TO DO:
Scan the records below for the word "Projects" and give only the number of lines that hold it.
*** RECORD EXCERPTS ***
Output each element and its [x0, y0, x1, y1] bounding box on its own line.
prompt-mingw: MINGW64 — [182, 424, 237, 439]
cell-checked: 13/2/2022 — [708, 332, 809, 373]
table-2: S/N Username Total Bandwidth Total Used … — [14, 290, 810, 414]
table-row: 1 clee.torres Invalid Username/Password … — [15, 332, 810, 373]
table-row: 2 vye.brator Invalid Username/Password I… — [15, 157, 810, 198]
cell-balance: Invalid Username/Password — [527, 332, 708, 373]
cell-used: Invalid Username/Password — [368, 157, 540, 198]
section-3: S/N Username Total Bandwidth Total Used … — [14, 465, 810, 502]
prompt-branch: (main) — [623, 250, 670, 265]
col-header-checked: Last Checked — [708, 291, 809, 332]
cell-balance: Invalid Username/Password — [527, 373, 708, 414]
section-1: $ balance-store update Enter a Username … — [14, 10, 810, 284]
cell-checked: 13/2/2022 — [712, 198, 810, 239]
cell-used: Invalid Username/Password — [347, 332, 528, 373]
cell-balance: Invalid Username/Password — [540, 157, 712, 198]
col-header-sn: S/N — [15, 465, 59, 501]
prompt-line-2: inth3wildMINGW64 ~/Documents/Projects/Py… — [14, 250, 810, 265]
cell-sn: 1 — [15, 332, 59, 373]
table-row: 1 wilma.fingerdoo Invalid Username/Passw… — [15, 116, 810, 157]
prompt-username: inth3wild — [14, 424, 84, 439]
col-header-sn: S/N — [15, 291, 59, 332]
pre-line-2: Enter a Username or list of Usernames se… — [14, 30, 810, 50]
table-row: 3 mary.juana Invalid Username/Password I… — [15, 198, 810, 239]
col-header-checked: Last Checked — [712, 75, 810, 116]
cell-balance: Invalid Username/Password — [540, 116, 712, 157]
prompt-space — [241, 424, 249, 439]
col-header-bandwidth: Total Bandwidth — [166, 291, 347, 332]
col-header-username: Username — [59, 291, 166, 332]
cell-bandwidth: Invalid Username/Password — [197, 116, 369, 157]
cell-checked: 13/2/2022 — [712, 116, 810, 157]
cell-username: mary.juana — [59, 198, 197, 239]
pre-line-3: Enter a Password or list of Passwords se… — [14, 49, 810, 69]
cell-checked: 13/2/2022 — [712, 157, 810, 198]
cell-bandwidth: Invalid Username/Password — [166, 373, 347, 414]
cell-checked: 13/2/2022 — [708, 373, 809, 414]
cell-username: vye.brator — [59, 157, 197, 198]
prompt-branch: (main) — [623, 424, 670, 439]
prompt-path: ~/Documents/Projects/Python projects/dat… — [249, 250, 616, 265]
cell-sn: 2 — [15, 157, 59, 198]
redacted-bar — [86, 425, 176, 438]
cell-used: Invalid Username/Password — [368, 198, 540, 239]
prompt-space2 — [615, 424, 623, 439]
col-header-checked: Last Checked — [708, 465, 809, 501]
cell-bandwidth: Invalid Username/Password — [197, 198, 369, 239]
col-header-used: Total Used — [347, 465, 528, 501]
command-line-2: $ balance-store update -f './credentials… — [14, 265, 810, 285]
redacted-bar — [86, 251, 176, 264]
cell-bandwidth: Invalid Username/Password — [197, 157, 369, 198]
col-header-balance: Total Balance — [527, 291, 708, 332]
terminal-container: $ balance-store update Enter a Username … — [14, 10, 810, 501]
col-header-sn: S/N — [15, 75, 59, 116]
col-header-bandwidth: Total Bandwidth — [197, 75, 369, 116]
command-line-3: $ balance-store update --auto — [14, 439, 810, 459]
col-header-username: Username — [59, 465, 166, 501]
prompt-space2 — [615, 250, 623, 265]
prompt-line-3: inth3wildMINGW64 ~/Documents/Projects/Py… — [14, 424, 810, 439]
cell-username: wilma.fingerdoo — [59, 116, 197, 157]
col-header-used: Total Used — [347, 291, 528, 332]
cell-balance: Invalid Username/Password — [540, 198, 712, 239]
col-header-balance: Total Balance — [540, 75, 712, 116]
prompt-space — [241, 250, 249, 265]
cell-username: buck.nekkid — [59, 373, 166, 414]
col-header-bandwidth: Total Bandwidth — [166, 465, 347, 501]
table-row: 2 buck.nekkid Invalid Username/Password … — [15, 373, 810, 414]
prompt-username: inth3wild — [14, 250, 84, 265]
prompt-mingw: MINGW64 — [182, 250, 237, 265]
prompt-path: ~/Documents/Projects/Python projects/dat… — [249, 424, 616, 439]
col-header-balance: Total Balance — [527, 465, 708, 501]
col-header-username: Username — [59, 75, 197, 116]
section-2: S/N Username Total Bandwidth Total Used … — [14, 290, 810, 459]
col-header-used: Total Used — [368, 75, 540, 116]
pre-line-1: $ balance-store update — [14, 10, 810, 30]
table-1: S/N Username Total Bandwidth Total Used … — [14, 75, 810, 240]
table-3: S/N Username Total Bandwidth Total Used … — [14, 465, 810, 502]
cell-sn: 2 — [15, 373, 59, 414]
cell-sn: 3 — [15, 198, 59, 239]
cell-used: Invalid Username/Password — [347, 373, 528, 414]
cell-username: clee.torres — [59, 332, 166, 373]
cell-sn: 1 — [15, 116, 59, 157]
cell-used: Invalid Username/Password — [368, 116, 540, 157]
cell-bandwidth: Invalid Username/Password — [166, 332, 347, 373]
*** End of RECORD EXCERPTS ***
*** RECORD EXCERPTS ***
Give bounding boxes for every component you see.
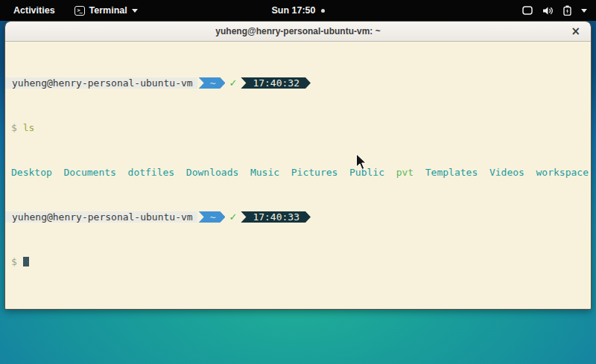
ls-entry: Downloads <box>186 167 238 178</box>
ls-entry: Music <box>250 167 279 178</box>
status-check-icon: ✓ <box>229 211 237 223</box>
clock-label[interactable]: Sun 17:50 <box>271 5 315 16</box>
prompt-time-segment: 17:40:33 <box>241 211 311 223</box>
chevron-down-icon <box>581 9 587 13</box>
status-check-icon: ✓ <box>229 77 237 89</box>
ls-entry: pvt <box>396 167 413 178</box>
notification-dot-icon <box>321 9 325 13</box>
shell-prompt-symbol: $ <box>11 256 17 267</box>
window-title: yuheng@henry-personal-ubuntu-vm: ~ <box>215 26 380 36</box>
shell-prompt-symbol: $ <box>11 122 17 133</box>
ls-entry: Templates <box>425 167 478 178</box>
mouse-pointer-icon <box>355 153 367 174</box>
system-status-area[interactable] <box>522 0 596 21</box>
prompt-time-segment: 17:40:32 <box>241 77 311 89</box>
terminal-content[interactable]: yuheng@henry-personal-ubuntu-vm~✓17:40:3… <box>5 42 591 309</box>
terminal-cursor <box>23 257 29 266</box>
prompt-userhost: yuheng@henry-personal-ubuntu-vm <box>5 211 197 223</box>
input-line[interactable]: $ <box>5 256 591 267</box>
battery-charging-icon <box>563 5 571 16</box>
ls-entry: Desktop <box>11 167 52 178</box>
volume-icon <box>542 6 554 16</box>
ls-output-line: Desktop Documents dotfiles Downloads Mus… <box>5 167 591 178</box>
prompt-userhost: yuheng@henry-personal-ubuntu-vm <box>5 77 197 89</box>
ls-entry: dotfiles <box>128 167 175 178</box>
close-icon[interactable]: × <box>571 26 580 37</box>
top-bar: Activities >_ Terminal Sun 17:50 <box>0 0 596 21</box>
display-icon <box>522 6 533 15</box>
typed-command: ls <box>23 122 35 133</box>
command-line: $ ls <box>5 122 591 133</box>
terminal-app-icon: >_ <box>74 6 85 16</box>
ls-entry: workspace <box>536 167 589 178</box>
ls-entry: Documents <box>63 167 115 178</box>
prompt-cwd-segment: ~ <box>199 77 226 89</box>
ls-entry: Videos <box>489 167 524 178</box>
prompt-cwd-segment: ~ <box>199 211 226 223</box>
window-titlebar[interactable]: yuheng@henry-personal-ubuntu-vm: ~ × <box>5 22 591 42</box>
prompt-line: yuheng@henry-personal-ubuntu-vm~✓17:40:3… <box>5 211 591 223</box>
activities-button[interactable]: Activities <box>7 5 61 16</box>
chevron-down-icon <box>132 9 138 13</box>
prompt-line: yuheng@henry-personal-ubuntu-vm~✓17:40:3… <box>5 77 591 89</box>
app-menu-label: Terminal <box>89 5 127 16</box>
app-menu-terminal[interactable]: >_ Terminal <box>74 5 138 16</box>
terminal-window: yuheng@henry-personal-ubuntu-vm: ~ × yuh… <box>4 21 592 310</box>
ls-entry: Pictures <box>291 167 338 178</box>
*** End of RECORD EXCERPTS ***
PROBLEM SOLUTION:
4